* _WHAT THIS TASK INVOLVES_:
Find how many lines of the entries contain the word "sich", then report that figure alone.

(Data items)

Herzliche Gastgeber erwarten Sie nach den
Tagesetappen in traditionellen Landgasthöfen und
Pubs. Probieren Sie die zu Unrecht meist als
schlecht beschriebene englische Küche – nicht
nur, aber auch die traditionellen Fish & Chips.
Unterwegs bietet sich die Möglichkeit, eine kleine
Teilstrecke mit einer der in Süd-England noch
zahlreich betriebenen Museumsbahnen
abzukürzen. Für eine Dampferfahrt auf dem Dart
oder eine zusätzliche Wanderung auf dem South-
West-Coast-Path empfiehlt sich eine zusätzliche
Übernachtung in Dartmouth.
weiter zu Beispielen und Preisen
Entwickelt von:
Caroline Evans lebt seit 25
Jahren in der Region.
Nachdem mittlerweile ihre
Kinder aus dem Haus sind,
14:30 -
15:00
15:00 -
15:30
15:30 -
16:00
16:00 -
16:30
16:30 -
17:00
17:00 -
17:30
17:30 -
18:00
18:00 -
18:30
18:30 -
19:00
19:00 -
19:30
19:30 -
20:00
---
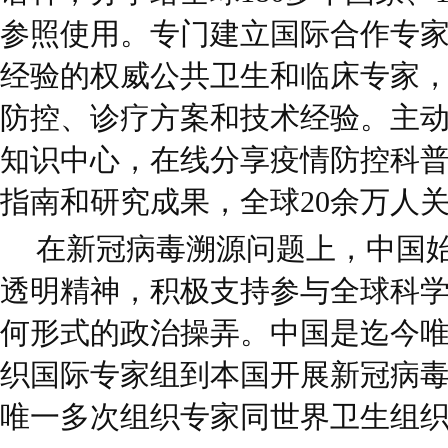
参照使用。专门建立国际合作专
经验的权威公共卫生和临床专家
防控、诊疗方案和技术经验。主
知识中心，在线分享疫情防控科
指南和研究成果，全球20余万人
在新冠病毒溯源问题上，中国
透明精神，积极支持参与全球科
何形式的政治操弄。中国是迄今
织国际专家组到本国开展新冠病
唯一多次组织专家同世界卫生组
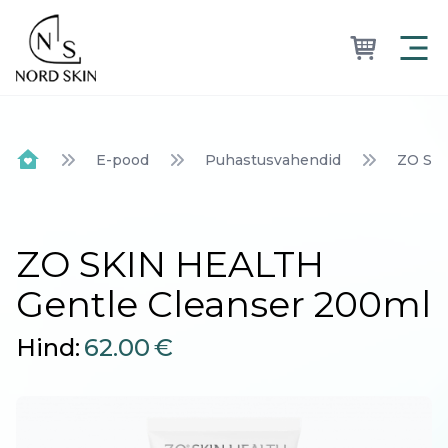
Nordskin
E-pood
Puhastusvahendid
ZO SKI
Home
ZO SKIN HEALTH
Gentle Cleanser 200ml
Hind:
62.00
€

* _TASK OUTPUT_:
2